Normal or nuts? If you've ever asked yourself that question about something you do or think, Dr. Mehmet Oz's Friday talk show just might hold the answer. Plus: Find out about using nut butter for weight loss, watch out for sugar-free soda and become aware of diet supplement scams.
One of the keys to determining if a behavior is normal: How often you repeat it. For example, if you have a song stuck in your head, that's normal.
In contrast, if you repeatedly pick at scabs or your skin, it can cause problems, warns Dr. Oz. Seek other ways to distract yourself.
If you frequently drink diet soda, it might seem normal. But you're damaging your bones, according to Dr. Oz.
The dangerous ingredient in diet soda is phosphoric acid. Dr. Oz recommends weaning yourself from diet soda by gradually diluting it with plain soda water.
On the same episode, Dr. Oz dished up tips on buying the best nut butter for weight loss and health. Limit your portion to two tablespoons a day, and look for brands without added sugar or salt.
For weight loss, almond butter is the winner. Almond butter is high in fiber, low in calories and curbs cravings. Try it in a smoothie with milk, banana, frozen berries and ice.
Use cashew nut butter for your bones. And for a healthy heart, go for walnuts, says Dr. Oz. Peanut butter boosts energy and provides you with heart-healthy fats.
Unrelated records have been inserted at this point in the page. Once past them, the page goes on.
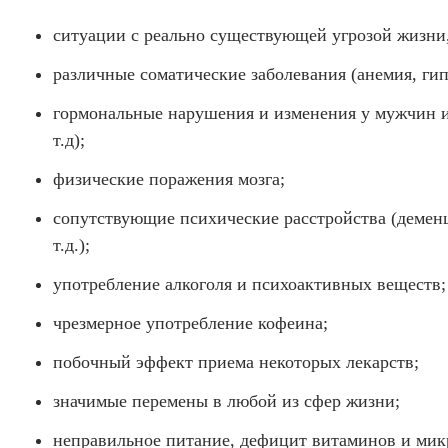
ситуации с реально существующей угрозой жизни
различные соматические заболевания (анемия, гип
гормональные нарушения и изменения у мужчин и
т.д);
физические поражения мозга;
сопутствующие психические расстройства (деменц
т.д.);
употребление алкоголя и психоактивных веществ;
чрезмерное употребление кофеина;
побочный эффект приема некоторых лекарств;
значимые перемены в любой из сфер жизни;
неправильное питание, дефицит витаминов и мик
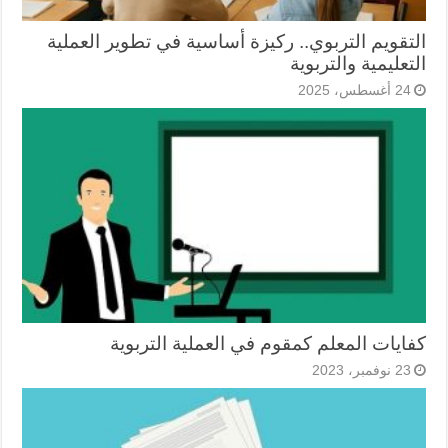
التقويم التربوي.. ركيزة أساسية في تطوير العملية
التعليمية والتربوية
24 أغسطس، 2025
كفايات المعلم كمقوم في العملية التربوية
23 نوفمبر، 2023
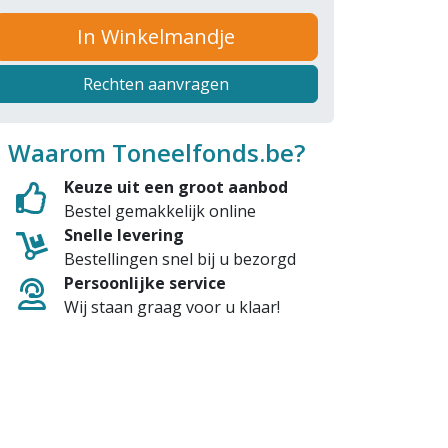
In Winkelmandje
Rechten aanvragen
Waarom Toneelfonds.be?
Keuze uit een groot aanbod
Bestel gemakkelijk online
Snelle levering
Bestellingen snel bij u bezorgd
Persoonlijke service
Wij staan graag voor u klaar!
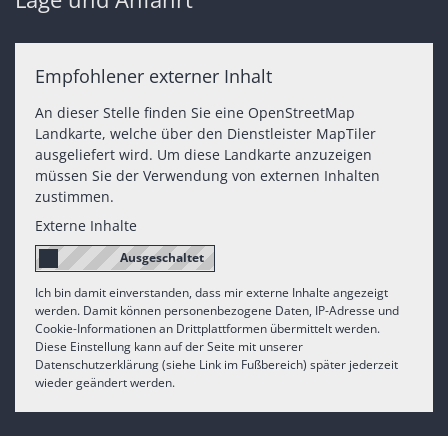
Empfohlener externer Inhalt
An dieser Stelle finden Sie eine OpenStreetMap
Landkarte, welche über den Dienstleister MapTiler
ausgeliefert wird. Um diese Landkarte anzuzeigen
müssen Sie der Verwendung von externen Inhalten
zustimmen.
Externe Inhalte
Ich bin damit einverstanden, dass mir externe Inhalte angezeigt
werden. Damit können personenbezogene Daten, IP-Adresse und
Cookie-Informationen an Drittplattformen übermittelt werden.
Diese Einstellung kann auf der Seite mit unserer
Datenschutzerklärung (siehe Link im Fußbereich) später jederzeit
wieder geändert werden.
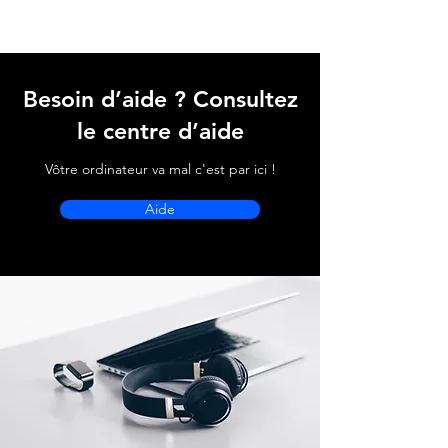
Besoin d’aide ? Consultez
le centre d’aide
Vôtre ordinateur va mal c'est par ici !
Aide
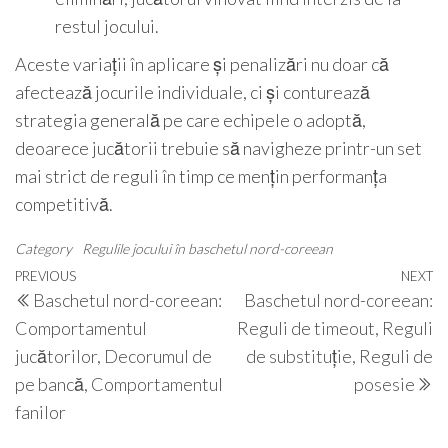
restul jocului.
Aceste variații în aplicare și penalizări nu doar că
afectează jocurile individuale, ci și conturează
strategia generală pe care echipele o adoptă,
deoarece jucătorii trebuie să navigheze printr-un set
mai strict de reguli în timp ce mențin performanța
competitivă.
Category
Regulile jocului în baschetul nord-coreean
Post
Previous
PREVIOUS
NEXT
N
Baschetul nord-coreean:
Baschetul nord-coreean:
navigation
Post
P
Comportamentul
Reguli de timeout, Reguli
jucătorilor, Decorumul de
de substituție, Reguli de
pe bancă, Comportamentul
posesie
fanilor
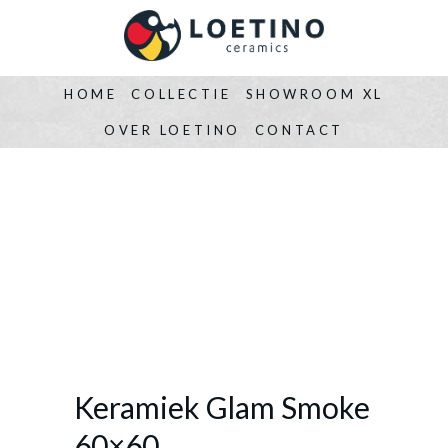
HOME
COLLECTIE
SHOWROOM XL
OVER LOETINO
CONTACT
Keramiek Glam Smoke
60×60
In addition to nut butter, try using nuts as snacks, said Dr. Oz in an interview Friday with the Sault Star News. He advocates taking them with you to nibble on throughout the day.
"Always carry nuts with you, no matter what," he said. "You can take them through airport security and they satiate you."
As for the debate over whether exercise or diet helps more weight loss, Dr. Oz emphasizes diet trumps fitness. "If you want to lose weight, focus on the food," he advised.
"You will not lose weight on exercise alone," he added. "You will lose weight with food alone."
While these recommendations emphasize the use of food for weight loss and health, Dr. Oz recently got grilled for his frequent recommendations of weight loss supplements, reported the Times Live on Friday. A Senate subcommittee on consumer protection accused him of encouraging diet product scams.
"When you call a product a miracle, and it's something you can buy and it's something that gives people false hope, I just don't understand why you need to go there," said Missouri Democratic Senator Claire McCaskill, chairwoman of the committee. She expressed her belief that he doesn't believe in weight loss supplements such as green coffee extract but features them only to get viewers.
Dr. Oz, however, defended himself. "I actually do personally believe in the items that I talk about on the show," said the cardiac surgeon/talk show host.
Moreover, he claimed that he gives his own family the products that he touts. "I would give my audience the same advice I give my family, and I have given my family these products," Dr. Oz insisted.